By Hao Zhu
The North American Free Trade Agreement (NAFTA)’s Article 1110 — which created an expropriations remedy for foreign investors — has expanded into an international regulatory takings regime over the last two decades. Newer international trade agreements, such as the Trans Pacific Partnership Agreement (TPPA), have continued to include expropriations provisions by default, further expanding the reach of these takings regimes.
This Note focuses on the NAFTA in order to explore the tension within international regulatory takings regimes, between investor property interests and sovereign interests to regulate for the public welfare. First, this Note traces the contours of international regulatory takings doctrines, organizing them in a Penn Central framework. Against other commentators, this Note argues that though the case law has not been a model of clarity, the law has settled into a framework analogous to Penn Central. Second, this Note elaborates on and rejects the critique that international regulatory takings regimes erode states’ sovereignty to regulate for the public welfare, while acknowledging that the structural problem of private law tribunals deciding the public law values of property needs to be addressed.

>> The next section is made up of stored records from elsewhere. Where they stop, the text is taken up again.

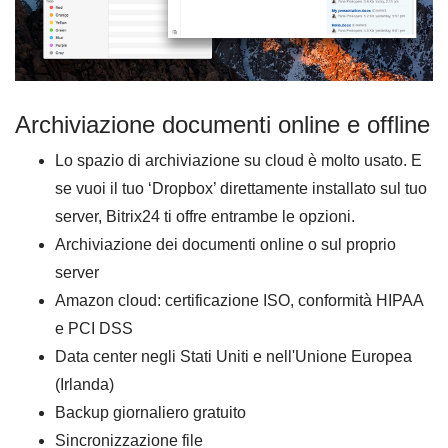
Archiviazione documenti online e offline
Lo spazio di archiviazione su cloud è molto usato. E
se vuoi il tuo ‘Dropbox’ direttamente installato sul tuo
server, Bitrix24 ti offre entrambe le opzioni.
Archiviazione dei documenti online o sul proprio
server
Amazon cloud: certificazione ISO, conformità HIPAA
e PCI DSS
Data center negli Stati Uniti e nell'Unione Europea
(Irlanda)
Backup giornaliero gratuito
Sincronizzazione file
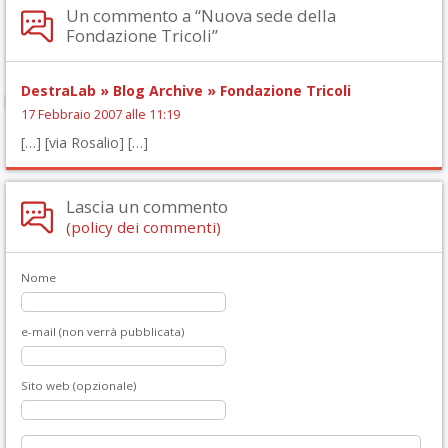
Un commento a “Nuova sede della
Fondazione Tricoli”
DestraLab » Blog Archive » Fondazione Tricoli
17 Febbraio 2007 alle 11:19
[…] [via Rosalio] […]
Lascia un commento
(policy dei commenti)
Nome
e-mail (non verrà pubblicata)
Sito web (opzionale)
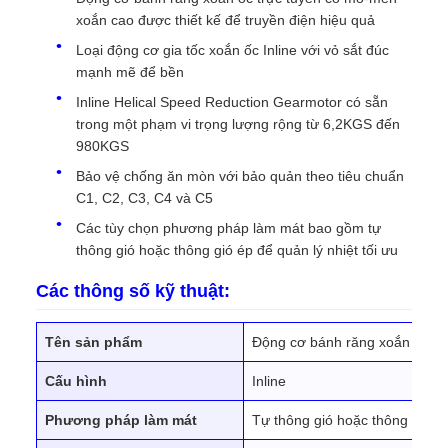
xoắn cao được thiết kế để truyền điện hiệu quả
Loại động cơ gia tốc xoắn ốc Inline với vỏ sắt đúc
mạnh mẽ để bền
Inline Helical Speed Reduction Gearmotor có sẵn
trong một phạm vi trọng lượng rộng từ 6,2KGS đến
980KGS
Bảo vệ chống ăn mòn với bảo quản theo tiêu chuẩn
C1, C2, C3, C4 và C5
Các tùy chọn phương pháp làm mát bao gồm tự
thông gió hoặc thông gió ép để quản lý nhiệt tối ưu
Các thông số kỹ thuật:
Tên sản phẩm
Động cơ bánh răng xoắn ốc tr
Cấu hình
Inline
Phương pháp làm mát
Tự thông gió hoặc thông gió é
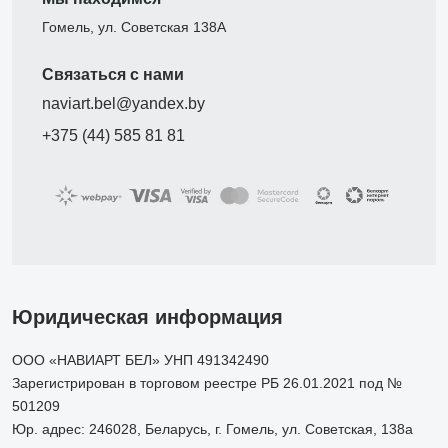
Гомель, ул. Советская 138А
Связаться с нами
naviart.bel@yandex.by
+375 (44) 585 81 81
Юридическая информация
ООО «НАВИАРТ БЕЛ» УНП 491342490
Зарегистрирован в торговом реестре РБ 26.01.2021 под №
501209
Юр. адрес: 246028, Беларусь, г. Гомель, ул. Советская, 138а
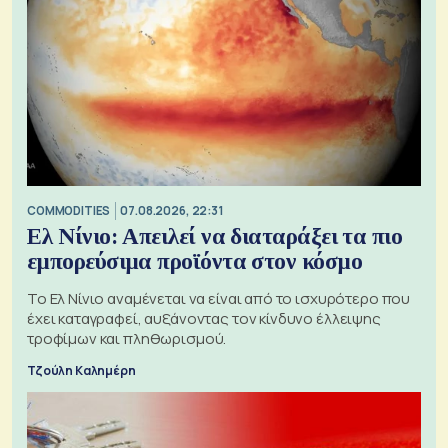
COMMODITIES
07.08.2026, 22:31
Ελ Νίνιο: Απειλεί να διαταράξει τα πιο
εμπορεύσιμα προϊόντα στον κόσμο
Το Ελ Νίνιο αναμένεται να είναι από το ισχυρότερο που
έχει καταγραφεί, αυξάνοντας τον κίνδυνο έλλειψης
τροφίμων και πληθωρισμού.
Τζούλη Καλημέρη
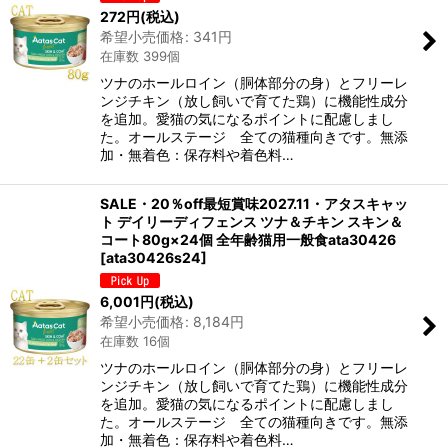
272
円
(税込)
希望小売価格
:
341
円
在庫数 399個
ツナのホールロイン（胴体部分の身）とフリーレ
ンジチキン（放し飼いで育てた鶏）に機能性成分
を追加。愛猫の気になるポイントに配慮しまし
た。オールステージ 全ての猫種向きです。無添
加・無着色：保存料や着色料…
SALE・20％off最短賞味2027.11・アタスキャッ
ト デイリーディフェンス ツナ＆チキン スキン＆
コート80g×24個 全年齢猫用一般食ata30426
[
ata30426s24
]
6,001
円
(税込)
希望小売価格
:
8,184
円
在庫数 16個
ツナのホールロイン（胴体部分の身）とフリーレ
ンジチキン（放し飼いで育てた鶏）に機能性成分
を追加。愛猫の気になるポイントに配慮しまし
た。オールステージ 全ての猫種向きです。無添
加・無着色：保存料や着色料…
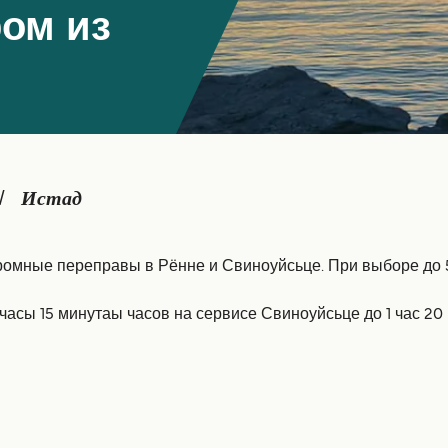
ом из
Истад
омные переправы в Рённе и Свиноуйсьце. При выборе до 5
часы 15 минутаы часов на сервисе Свиноуйсьце до 1 час 20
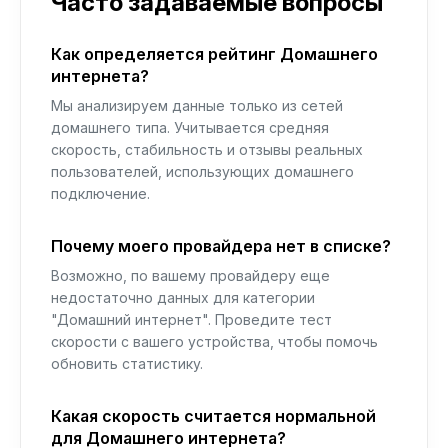
Часто задаваемые вопросы
Как определяется рейтинг Домашнего
интернета?
Мы анализируем данные только из сетей
домашнего типа. Учитывается средняя
скорость, стабильность и отзывы реальных
пользователей, использующих домашнего
подключение.
Почему моего провайдера нет в списке?
Возможно, по вашему провайдеру еще
недостаточно данных для категории
"Домашний интернет". Проведите тест
скорости с вашего устройства, чтобы помочь
обновить статистику.
Какая скорость считается нормальной
для Домашнего интернета?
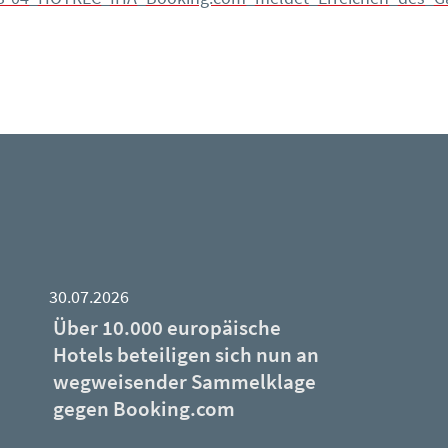
30.07.2026
Über 10.000 europäische
Hotels beteiligen sich nun an
wegweisender Sammelklage
gegen Booking.com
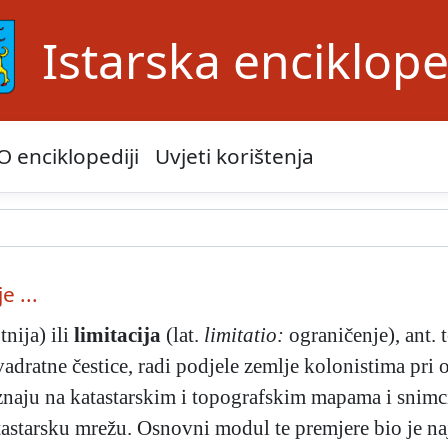
Istarska enciklope
O enciklopediji
Uvjeti korištenja
e ...
tnija) ili
limitacija
(lat.
limitatio:
ograničenje), ant. 
vadratne čestice, radi podjele zemlje kolonistima pri
znaju na katastarskim i topografskim mapama i snimcim
atastarsku mrežu. Osnovni modul te premjere bio je na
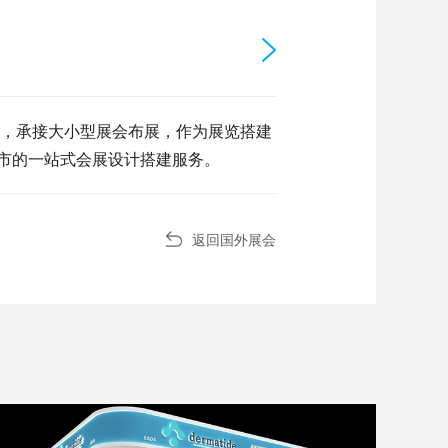
，承接大小型展会布展，作为展览搭建
市的一站式会展设计搭建服务。
返回国外展会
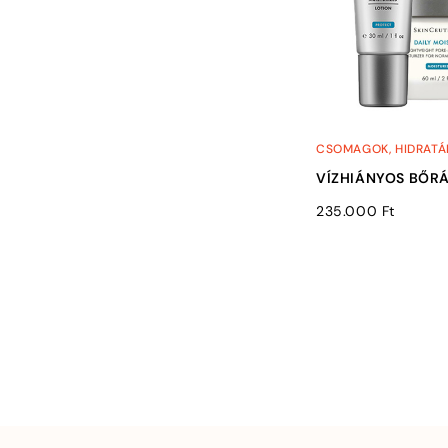
CSOMAGOK
,
HIDRATÁ
VÍZHIÁNYOS BŐR
235.000
Ft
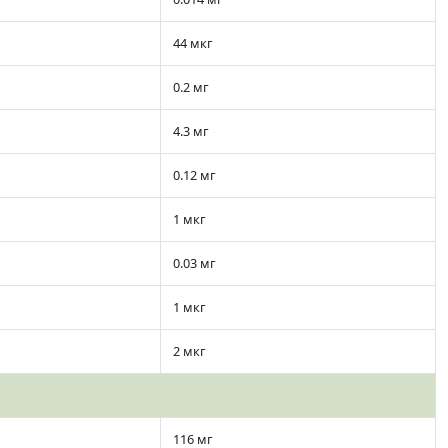
44 мкг
0.2 мг
4.3 мг
0.12 мг
1 мкг
0.03 мг
1 мкг
2 мкг
116 мг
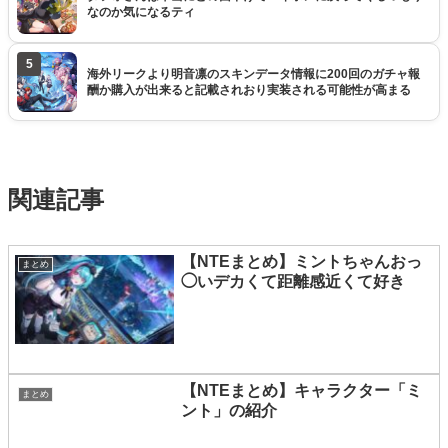
なのか気になるティ
5
海外リークより明音凛のスキンデータ情報に200回のガチャ報
酬か購入が出来ると記載されおり実装される可能性が高まる
関連記事
【NTEまとめ】ミントちゃんおっ
まとめ
◯いデカくて距離感近くて好き
【NTEまとめ】キャラクター「ミ
まとめ
ント」の紹介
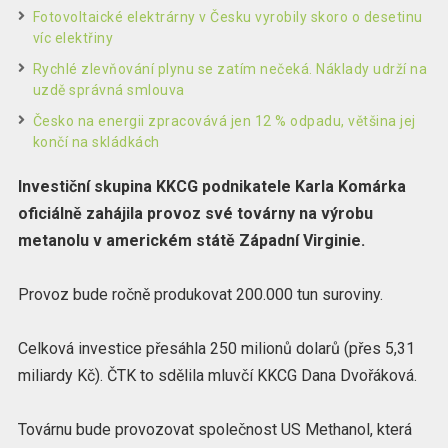
Fotovoltaické elektrárny v Česku vyrobily skoro o desetinu
víc elektřiny
Rychlé zlevňování plynu se zatím nečeká. Náklady udrží na
uzdě správná smlouva
Česko na energii zpracovává jen 12 % odpadu, většina jej
končí na skládkách
Investiční skupina KKCG podnikatele Karla Komárka
oficiálně zahájila provoz své továrny na výrobu
metanolu v americkém státě Západní Virginie.
Provoz bude ročně produkovat 200.000 tun suroviny.
Celková investice přesáhla 250 milionů dolarů (přes 5,31
miliardy Kč). ČTK to sdělila mluvčí KKCG Dana Dvořáková.
Továrnu bude provozovat společnost US Methanol, která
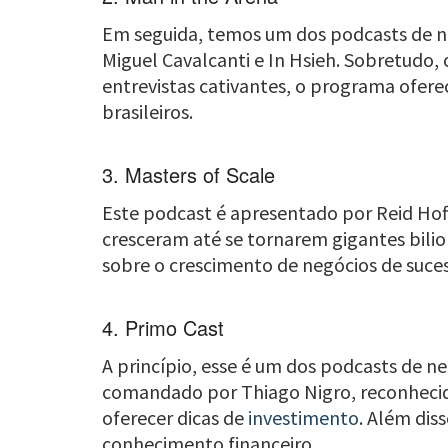
Em seguida, temos um dos podcasts de n
Miguel Cavalcanti e In Hsieh. Sobretudo,
entrevistas cativantes, o programa ofe
brasileiros.
3. Masters of Scale
Este podcast é apresentado por Reid Hof
cresceram até se tornarem gigantes bilio
sobre o crescimento de negócios de suce
4. Primo Cast
A princípio, esse é um dos podcasts de ne
comandado por Thiago Nigro, reconhecido 
oferecer dicas de
investimento
. Além dis
conhecimento financeiro.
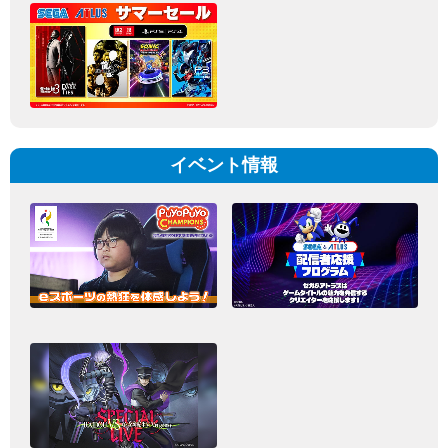
イベント情報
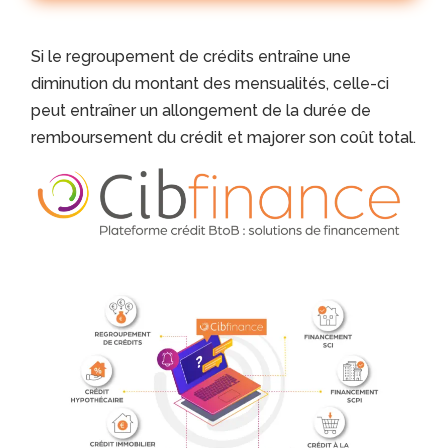
Si le regroupement de crédits entraîne une
diminution du montant des mensualités, celle-ci
peut entraîner un allongement de la durée de
remboursement du crédit et majorer son coût total.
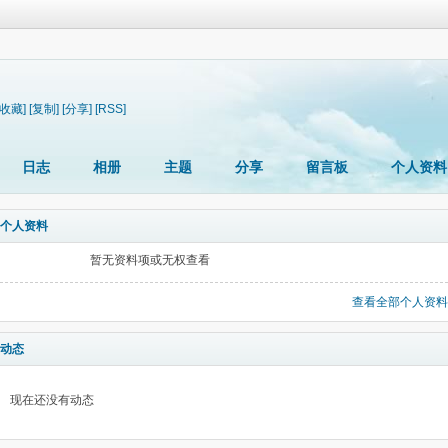
[收藏]
[复制]
[分享]
[RSS]
日志
相册
主题
分享
留言板
个人资料
个人资料
暂无资料项或无权查看
查看全部个人资料
动态
现在还没有动态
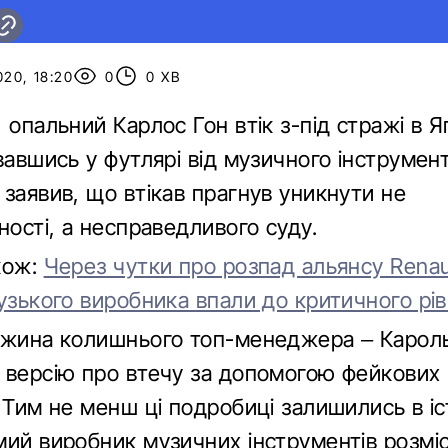
020, 18:20
0
0 ХВ
 опальний Карлос Гон втік з-під стражі в Я
вавшись у футлярі від музичного інструмент
заявив, що втікав прагнув уникнути не
ності, а несправедливого суду.
кож:
Через чутки про розпад альянсу Renaul
узького виробника впали до критичного рі
ужина колишнього топ-менеджера – Карол
 версію про втечу за допомогою фейкових 
 Тим не менш ці подробиці залишились в іст
мий виробник музичних інструментів розміс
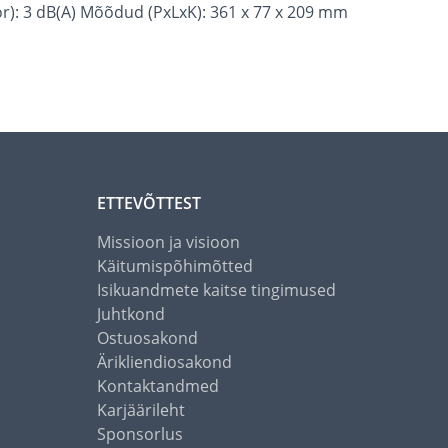
r): 3 dB(A) Mõõdud (PxLxK): 361 x 77 x 209 mm
ETTEVÕTTEST
Missioon ja visioon
Käitumispõhimõtted
Isikuandmete kaitse tingimused
Juhtkond
Ostuosakond
Ärikliendiosakond
Kontaktandmed
Karjäärileht
Sponsorlus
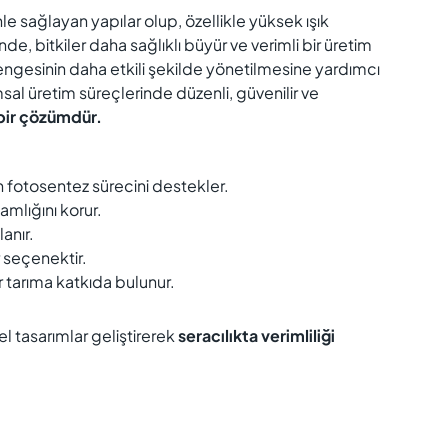
nle sağlayan yapılar olup, özellikle yüksek ışık
de, bitkiler daha sağlıklı büyür ve verimli bir üretim
dengesinin daha etkili şekilde yönetilmesine yardımcı
msal üretim süreçlerinde düzenli, güvenilir ve
 bir çözümdür.
n fotosentez sürecini destekler.
mlığını korur.
anır.
r seçenektir.
r tarıma katkıda bulunur.
l tasarımlar geliştirerek
seracılıkta verimliliği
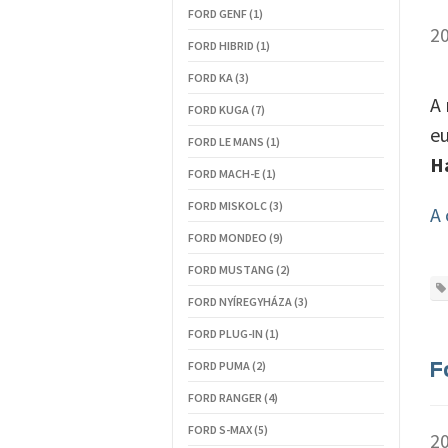
FORD GENF (1)
20
FORD HIBRID (1)
FORD KA (3)
A
FORD KUGA (7)
eu
FORD LE MANS (1)
H
FORD MACH-E (1)
FORD MISKOLC (3)
A 
FORD MONDEO (9)
FORD MUSTANG (2)
FORD NYÍREGYHÁZA (3)
FORD PLUG-IN (1)
FORD PUMA (2)
F
FORD RANGER (4)
FORD S-MAX (5)
20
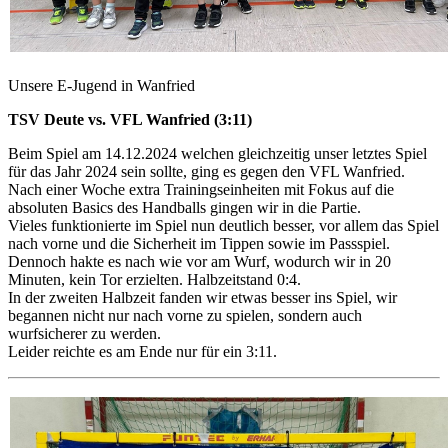
Unsere E-Jugend in Wanfried
TSV Deute vs. VFL Wanfried (3:11)
Beim Spiel am 14.12.2024 welchen gleichzeitig unser letztes Spiel
für das Jahr 2024 sein sollte, ging es gegen den VFL Wanfried.
Nach einer Woche extra Trainingseinheiten mit Fokus auf die
absoluten Basics des Handballs gingen wir in die Partie.
Vieles funktionierte im Spiel nun deutlich besser, vor allem das Spiel
nach vorne und die Sicherheit im Tippen sowie im Passspiel.
Dennoch hakte es nach wie vor am Wurf, wodurch wir in 20
Minuten, kein Tor erzielten. Halbzeitstand 0:4.
In der zweiten Halbzeit fanden wir etwas besser ins Spiel, wir
begannen nicht nur nach vorne zu spielen, sondern auch
wurfsicherer zu werden.
Leider reichte es am Ende nur für ein 3:11.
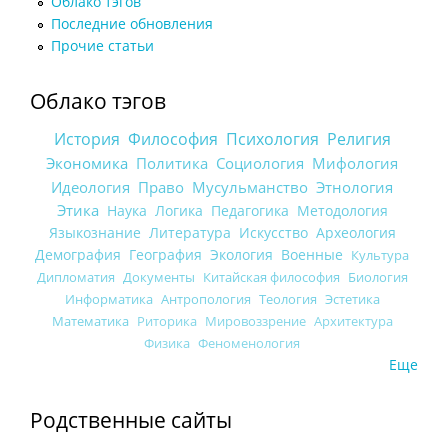
Облако тэгов
Последние обновления
Прочие статьи
Облако тэгов
История
Философия
Психология
Религия
Экономика
Политика
Социология
Мифология
Идеология
Право
Мусульманство
Этнология
Этика
Наука
Логика
Педагогика
Методология
Языкознание
Литература
Искусство
Археология
Демография
География
Экология
Военные
Культура
Дипломатия
Документы
Китайская философия
Биология
Информатика
Антропология
Теология
Эстетика
Математика
Риторика
Мировоззрение
Архитектура
Физика
Феноменология
Еще
Родственные сайты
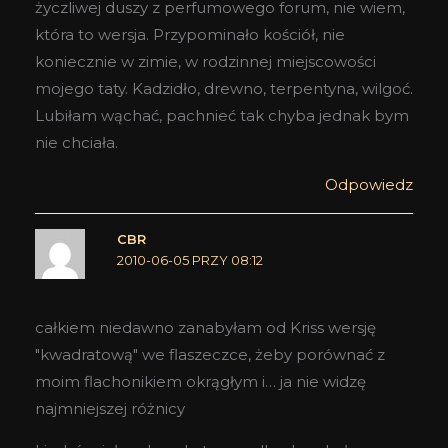
życzliwej duszy z perfumowego forum, nie wiem,
która to wersja. Przypominało kościół, nie
koniecznie w zimie, w rodzinnej miejscowości
mojego taty. Kadzidło, drewno, terpentyna, wilgoć.
Lubiłam wąchać, pachnieć tak chyba jednak bym
nie chciała.
Odpowiedz
CBR
2010-06-05 PRZY 08:12
całkiem niedawno zanabyłam od Kriss wersję
"kwadratową" we flaszeczce, żeby porównać z
moim flachonikiem okrągłym i… ja nie widzę
najmniejszej różnicy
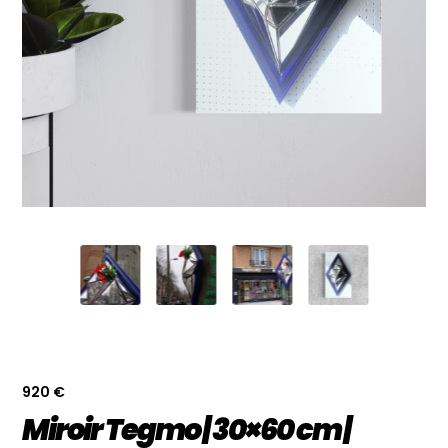
920
€
Miroir Tegmo | 30×60 cm |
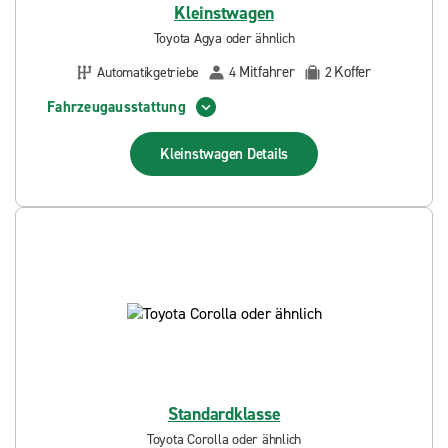
Kleinstwagen
Toyota Agya oder ähnlich
Mitfahrer
Koffer
Automatikgetriebe
4
2
Fahrzeugausstattung
Kleinstwagen
Details
Standardklasse
Toyota Corolla oder ähnlich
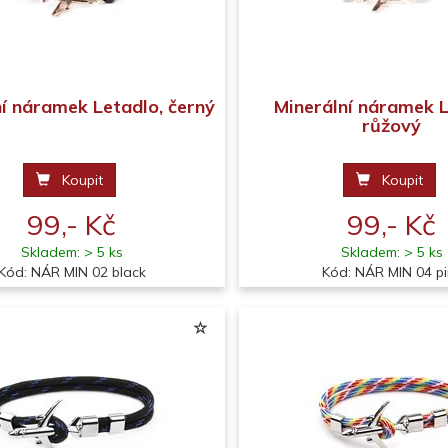
ní náramek Letadlo, černý
Minerální náramek L
růžový
Koupit
Koupit
99,- Kč
99,- Kč
Skladem: > 5 ks
Skladem: > 5 ks
Kód: NÁR MIN 02 black
Kód: NÁR MIN 04 pi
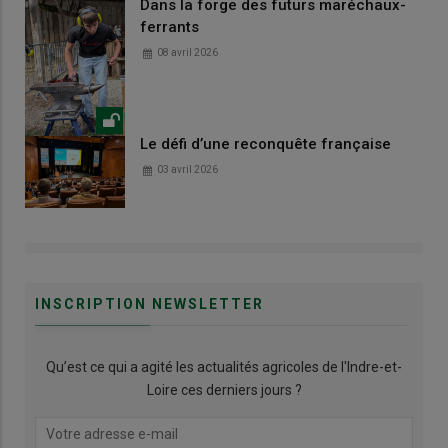
Dans la forge des futurs maréchaux-
ferrants
08 avril 2026
Le défi d’une reconquête française
03 avril 2026
INSCRIPTION NEWSLETTER
Qu’est ce qui a agité les actualités agricoles de l'Indre-et-
Loire ces derniers jours ?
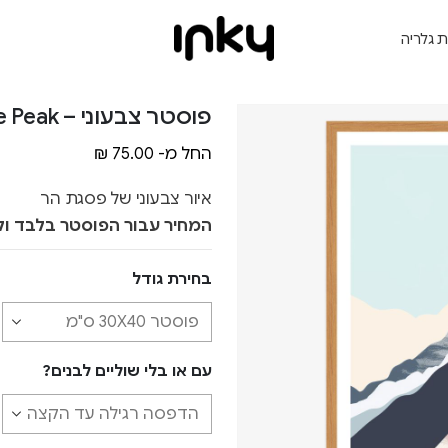
ת גלריה
פוסטר צבעוני – Pure Peak
החל מ-
75.00
₪
איור צבעוני של פסגת הר
המחיר עבור הפוסטר בלבד ול
בחירת גודל
עם או בלי שוליים לבנים?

To address this structural problem, this Note proposes that the NAFTA’s authoritative bodies interpret property dynamically, in light of the public welfare concerns raised by global climate change. Specifically, this Note proposes that the NAFTA’s Free Trade Commission issue authoritative Notes of Interpretation to dynamically interpret Article 1110 to shift the balance toward sovereign regulatory power to address global climate change. Lastly, this Note applies that interpretation of Article 1110 to the facts of the dispute between TransCanada Corp. and the United States over the Keystone XL oil pipeline, ultimately concluding that no regulatory takings occurred.